Mortgage market confidence dropped in Q4, but steady caseload volumes show business as usual
The latest Mortgage Market Tracker report from the Intermediary Mortgage Lenders Association (IMLA) has been released today, finding that the sector has recovered well from the disruption following the mini-budget in September 2022.
Overall, the average number of mortgage cases intermediaries estimated for the year held steady, at 94 compared to a peak of 103 at the end of last year and an average of 93 last quarter.
The effects of the mini-budget and resultant market volatility were evident in the data, with 29% of intermediaries reporting in Q4 2022 that they were ‘not very confident’ about the outlook for the mortgage industry, rising from just 4% during the same time period last year. However, the most prominent dip in confidence for Q4 was during October, with November and December showing signs of stabilisation – returning to a 70% proportion of intermediaries who felt either ‘fairly confident’ (56%) or ‘very confident’ (14%) in December.
Comparatively, intermediary confidence in their own business declined only slightly. In Q4, 11% of intermediaries reported being ‘not very confident’ in the outlook for their business, rising from the 5% reporting the same in the previous quarter. However, overall, 87% of intermediaries still reported that they were either ‘very confident’ or ‘fairly confident’ in their own business outlook during the final quarter of 2022, a dip of only 7% from Q3 despite the October disruption and rising interest rates.
The average number of Decisions in Principle (DIPs) that intermediaries processed in Q4 fell slightly by 2 when compared to Q3 2022, reaching the level seen two years ago in the final quarter of 2020. Despite a drop in November (to 23 per intermediary), December saw a rebound, rising back up to 26 and matching the levels seen in July and August of 2022.
In Q4, the conversions of DIPs to completions also fell very slightly by 1% from Q3 2022, down to 37%. The business area and region seeing the biggest drop in conversions were in directly authorised DIPs and brokers operating out of the South of England, seeing falls of 11% and 6% respectively during Q4. Conversions for First-Time Buyers and Buy to Lets also remained steady with slight falls of 3% and 2%, reflecting a strong mortgage pipeline in the face of the macro-economic challenges now facing FTBs and some BTL landlords.1
Kate Davies, executive director, IMLA commented: “It’s not surprising that the chaotic political and economic situation which played out in the autumn has been reflected in the survey results for the last quarter of the year. But it’s also reassuring that caseloads remained steady and intermediaries’ confidence in their own business was not overly hampered.

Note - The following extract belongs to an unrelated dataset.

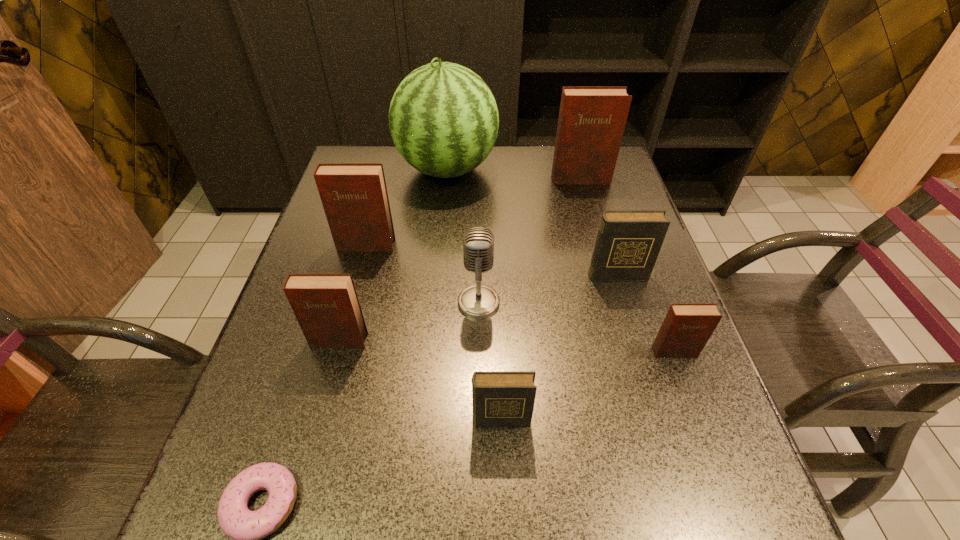 At what (x,y) coordinates should I click in order to perform the action: click on free space between the second smallest reddish-brown diary and the tallest diary. Please return your answer as a coordinate pair (x, y). Image resolution: width=960 pixels, height=540 pixels. Looking at the image, I should click on (460, 260).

“There are green shoots here, with December marking a noticeable increase in confidence compared to October. Looking further back, the end of 2021 saw a record peak for the average intermediary case load and volumes of work are still remaining comparatively strong a year on, which is a positive sign.
“The Bank of England’s continuing action to bring inflation under control, combined with strong competition amongst lenders to attract new business, are good indicators of recovery. There are increasing numbers of keenly-priced products and options out there for borrowers – and it will be the job of advisers and lenders to continue helping borrowers out of the woods, supporting them in their search for an appropriate, affordable and sensible deal.”